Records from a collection
☆ ☆ ☆ ☆ ☆ ☆ ☆

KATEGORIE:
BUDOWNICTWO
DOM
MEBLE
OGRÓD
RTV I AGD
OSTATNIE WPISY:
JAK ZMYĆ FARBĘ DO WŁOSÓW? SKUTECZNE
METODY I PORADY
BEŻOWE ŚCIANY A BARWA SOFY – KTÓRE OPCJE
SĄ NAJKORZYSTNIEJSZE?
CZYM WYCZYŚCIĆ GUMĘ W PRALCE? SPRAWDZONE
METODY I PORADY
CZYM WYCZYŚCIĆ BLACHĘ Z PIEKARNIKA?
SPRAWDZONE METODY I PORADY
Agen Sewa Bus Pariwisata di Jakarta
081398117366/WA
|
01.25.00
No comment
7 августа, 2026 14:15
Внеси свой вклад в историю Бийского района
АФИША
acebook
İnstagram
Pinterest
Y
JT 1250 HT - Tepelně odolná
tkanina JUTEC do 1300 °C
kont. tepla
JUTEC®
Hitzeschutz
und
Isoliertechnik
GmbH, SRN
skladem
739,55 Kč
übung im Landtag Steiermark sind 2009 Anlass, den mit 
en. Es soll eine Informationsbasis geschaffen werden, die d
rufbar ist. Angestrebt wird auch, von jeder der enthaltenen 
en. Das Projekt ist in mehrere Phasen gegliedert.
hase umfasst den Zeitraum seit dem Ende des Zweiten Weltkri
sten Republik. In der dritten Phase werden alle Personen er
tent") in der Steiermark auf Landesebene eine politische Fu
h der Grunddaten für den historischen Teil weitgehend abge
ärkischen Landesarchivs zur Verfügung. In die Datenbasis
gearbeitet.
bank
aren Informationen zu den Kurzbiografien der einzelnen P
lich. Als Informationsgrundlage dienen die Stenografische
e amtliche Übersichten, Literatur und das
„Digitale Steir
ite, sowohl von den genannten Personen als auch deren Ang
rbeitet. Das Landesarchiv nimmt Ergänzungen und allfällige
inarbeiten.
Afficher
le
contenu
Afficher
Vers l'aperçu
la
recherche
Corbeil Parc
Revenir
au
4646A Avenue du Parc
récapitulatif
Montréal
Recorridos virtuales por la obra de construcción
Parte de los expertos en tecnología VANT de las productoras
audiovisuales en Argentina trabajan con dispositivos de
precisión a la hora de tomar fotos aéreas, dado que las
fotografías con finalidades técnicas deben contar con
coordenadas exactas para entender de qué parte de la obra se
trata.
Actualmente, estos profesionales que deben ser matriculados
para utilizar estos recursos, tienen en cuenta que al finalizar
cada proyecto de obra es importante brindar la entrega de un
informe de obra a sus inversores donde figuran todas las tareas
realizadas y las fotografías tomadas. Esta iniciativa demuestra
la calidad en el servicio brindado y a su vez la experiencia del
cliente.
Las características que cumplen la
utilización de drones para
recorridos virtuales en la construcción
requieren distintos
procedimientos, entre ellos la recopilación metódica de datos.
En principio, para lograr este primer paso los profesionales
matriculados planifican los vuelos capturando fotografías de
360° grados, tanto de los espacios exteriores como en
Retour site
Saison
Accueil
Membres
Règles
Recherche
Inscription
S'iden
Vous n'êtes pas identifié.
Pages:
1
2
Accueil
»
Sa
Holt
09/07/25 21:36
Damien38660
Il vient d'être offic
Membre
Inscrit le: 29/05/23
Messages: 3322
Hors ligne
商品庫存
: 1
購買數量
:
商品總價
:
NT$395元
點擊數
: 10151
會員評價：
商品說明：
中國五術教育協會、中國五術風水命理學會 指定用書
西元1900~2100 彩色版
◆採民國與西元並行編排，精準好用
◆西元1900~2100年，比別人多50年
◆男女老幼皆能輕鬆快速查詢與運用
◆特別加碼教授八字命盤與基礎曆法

☆ ☆ ☆ ☆ ☆ ☆ ☆

TASK DESCRIPTION = Each line in the entries above, starting at the line with "Isoliertechnik" and ending at the line with "Recorridos virtuales por", is to be printed exactly, and only those lines.

TASK RESPONSE =
Isoliertechnik
GmbH, SRN
skladem
739,55 Kč
übung im Landtag Steiermark sind 2009 Anlass, den mit 
en. Es soll eine Informationsbasis geschaffen werden, die d
rufbar ist. Angestrebt wird auch, von jeder der enthaltenen 
en. Das Projekt ist in mehrere Phasen gegliedert.
hase umfasst den Zeitraum seit dem Ende des Zweiten Weltkri
sten Republik. In der dritten Phase werden alle Personen er
tent") in der Steiermark auf Landesebene eine politische Fu
h der Grunddaten für den historischen Teil weitgehend abge
ärkischen Landesarchivs zur Verfügung. In die Datenbasis
gearbeitet.
bank
aren Informationen zu den Kurzbiografien der einzelnen P
lich. Als Informationsgrundlage dienen die Stenografische
e amtliche Übersichten, Literatur und das
„Digitale Steir
ite, sowohl von den genannten Personen als auch deren Ang
rbeitet. Das Landesarchiv nimmt Ergänzungen und allfällige
inarbeiten.
Afficher
le
contenu
Afficher
Vers l'aperçu
la
recherche
Corbeil Parc
Revenir
au
4646A Avenue du Parc
récapitulatif
Montréal
Recorridos virtuales por la obra de construcción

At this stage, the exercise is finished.